Das ist tatsächlich der Nachteil von Durchschnittswerten: je länger der Zeitraum der Durchschnittsbildung, desto flacher fällt die Kurve aus. Das sagt allerdings nichts darüber aus an welchen Stunden oder Tagen wir Draußen waren; ob wir dabei Sport getrieben haben, wodurch wir deutlich höhere Mengen an Feinstaub eingeatmet haben (hier kann man den Reim "Sport ist Mord" einmal wörtlich nehmen); sowie ob und wie lange wir die Fenster geöffnet haben und wie lange danach bei geschlossenem Fenster die hohe Konzentration im Haus verbleibt, bis sie von unseren Bronchien und Lungen quasi "gefiltert" wurden - und dann natürlich dort verbleiben oder ins Blut übergehen.

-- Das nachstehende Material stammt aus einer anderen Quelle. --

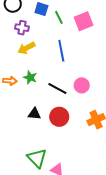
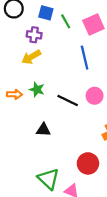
purple cross: (22, 28) -> (34, 35), moved
blue line: (61, 51) -> (85, 58), moved
red circle: (59, 117) -> (88, 163), moved

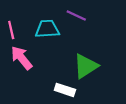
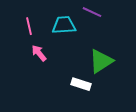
pink arrow: (21, 58) -> (39, 53), size x0.7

Betrachten wir nun die bunte grün-bis-rote Balken in der oberen Grafik: Dort erkennt man ganz gut, daß auch im Sommer die Maximalwerte schon mal bei 50 µg/m³ oder darüber liegen können. Allerdings ist im Winter ist die Dichte der roten Bereiche viel höher. Damit die Grafik übersichtlich bleibt, wird die vertikale Skala bei 50 µg/m³ abgeschnitten. Die tatsächlichen Maximalwerte gehen teilweise deutlich höher und können - auch außerhalb von Silvester - Werte zwischen 100 bis 500 µg/m³ erreichen.

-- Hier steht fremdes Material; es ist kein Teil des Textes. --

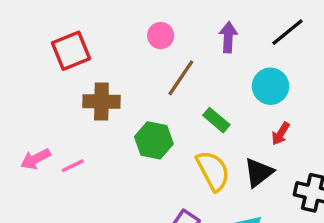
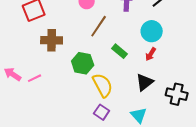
red arrow: (281, 134) -> (151, 54), moved
pink arrow: (36, 159) -> (13, 74), turned 60
yellow semicircle: (213, 171) -> (103, 85), moved

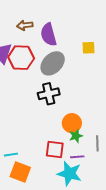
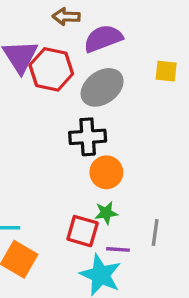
purple semicircle: (48, 35) -> (103, 38), turned 75
orange circle: (72, 123) -> (106, 172), moved
green star: (76, 136) -> (106, 213), moved

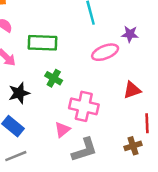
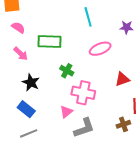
purple star: (130, 34) -> (127, 27), moved
green cross: (54, 78) -> (67, 71), moved
black star: (19, 93) -> (31, 82), turned -30

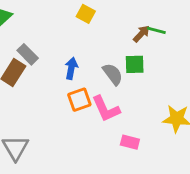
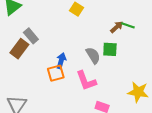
blue arrow: (71, 68) -> (61, 61), moved
orange square: (79, 100) -> (56, 73), moved

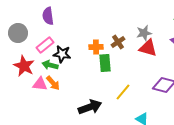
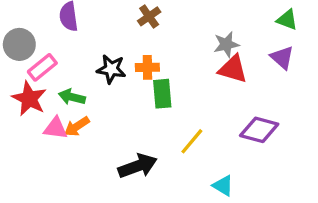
brown cross: (118, 42) -> (149, 16), moved
pink rectangle: (45, 45) -> (42, 67), moved
black star: (62, 54) -> (111, 69), moved
orange arrow: (53, 83) -> (77, 127), turned 98

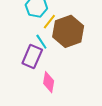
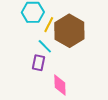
purple rectangle: (32, 57) -> (39, 63), size x0.7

Maximalwerte nach Größe sortiert
Nehmen wir nun die tägliche Maximalwerte und ordnen sie nach deren Größe, erhalten wir folgendes Bild (diesmal etwas höher bei einer Konzentration von 160 µg/m³ abgeschnitten):
 
Die grauen vertikalen Markierungsstreifen sind in 10 % Abständen platziert, damit man schnell ablesen kann, an wieviel Tagen des Jahres bestimmte Maximalwerte (nicht) überschritten wurden. So lagen an 70 % der Tage die Maximalwerte über der 25 µg/m³ Marke. Umgekehrt lagen an ca. 8 % der Tage (also an ca. 29 Tagen) die Maximalwerte über de 100 µg/m³ Marke. Diese Tage lagen hauptsächlich im Winter.

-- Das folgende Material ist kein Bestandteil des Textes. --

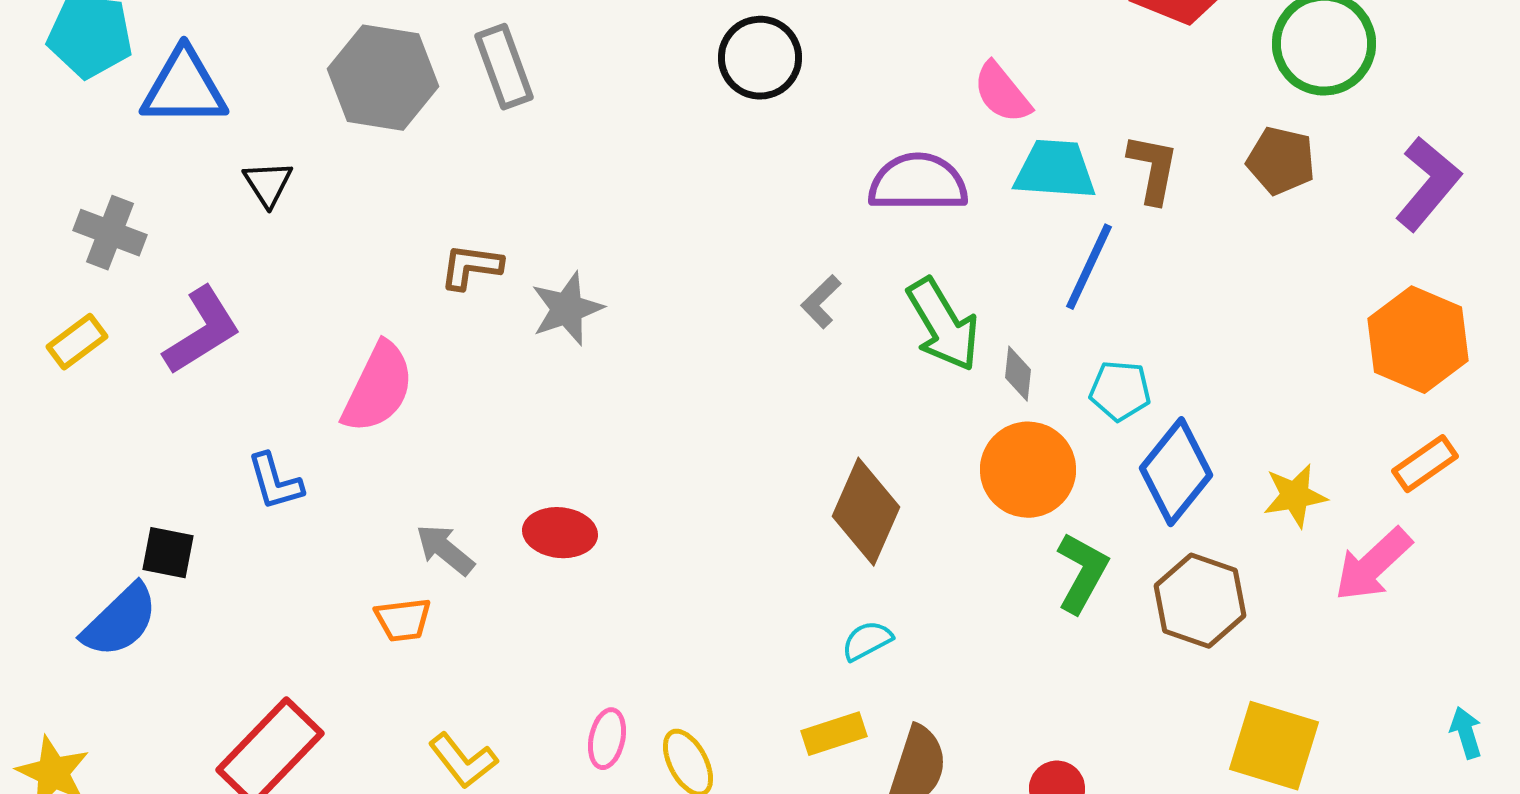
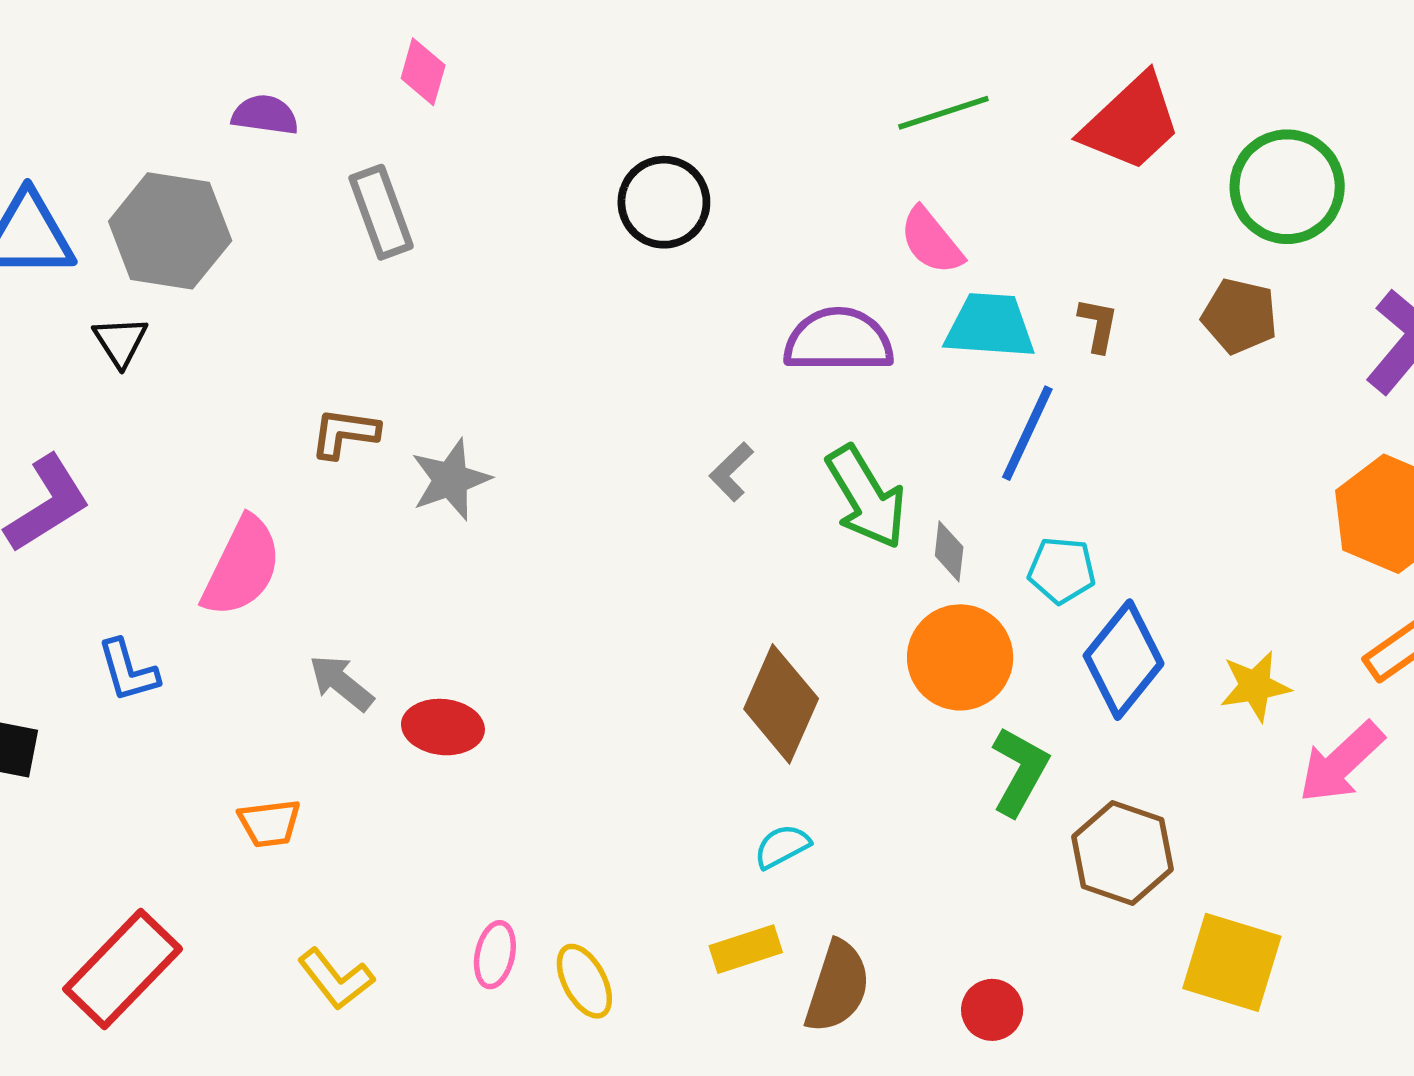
gray hexagon: (383, 78) -> (170, 231), moved
brown L-shape: (1153, 169) -> (1098, 325), size x0.7
gray arrow: (445, 550) -> (341, 683), moved
brown hexagon: (1200, 601) -> (1122, 853), moved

Durchschnittswerte nach Größe sortiert
Wenden wir diese Sortierlogik nach Größe auf die Durchschnittswerte an, ergibt sich folgendes Bild:
 
Hier sehen wir, daß wir an 80 % der Tage die von der WHO definierte Grenze von 5 µg/m³ überschreiten. Und an ca. 14 % der Tage liegen wir über dem deutschen Grenzwert von 25 µg/m³.

Januar 2025
Um besser zu verstehen, wie die Werte entstehen, schauen wir uns die folgende Grafik an, bei der die Messwerte nicht die Durchschnitts- oder Maximalwerte eines Tag betrachtet werden, sondern die laufenden Messwerte, mit einer Messung jede 2 Minuten, und zwar für den gesamten Monat Januar 2025:
 
Schauen wir uns zunächst die orangenfarbene Kurve an mit der Konzentration des PM 2,5 Feinstaubs. Dort wo in der waagerechten Skala (unten) das Datum steht, beginnt der Tag (also 0 Uhr) und zwei Striche weiter ist es Mitternacht (Tagesende). Besonders auffällig dabei ist, daß die höheren Werte meistens in den Abendstunden und in der ersten Nachthälfte liegen. Wenn die Sonne (vor allem an sonnigeren Tagen) untergeht, steigen der Heizbedarf und damit auch die Feinstaub-Emissionen. Da viele Heizungen zur Schlafenszeit ausgeschaltet werden, sinken dann wieder die Emissionen. Das sagt allerdings nichts darüber aus, wie schnell der Feinstaub aus der Luft verschwindet.

Die dünnen blauen Balken zeigen die maximale Windgeschwindigkeit zum jeweiligen Zeitpunkt an. Damit kann man sehr gut erkennen, daß bei starkem bis sehr starkem Wind (rechte Skala im km/h) die Feinstaubbelastung beträchtlich abnimmt. Ein ähnlicher Effekt tritt bei lang anhaltendem starkem Regen auf. Dieser kommt aber oft mit starkem Wind daher, weshalb die Darstellung des Windes in der Grafik ausreichend ist.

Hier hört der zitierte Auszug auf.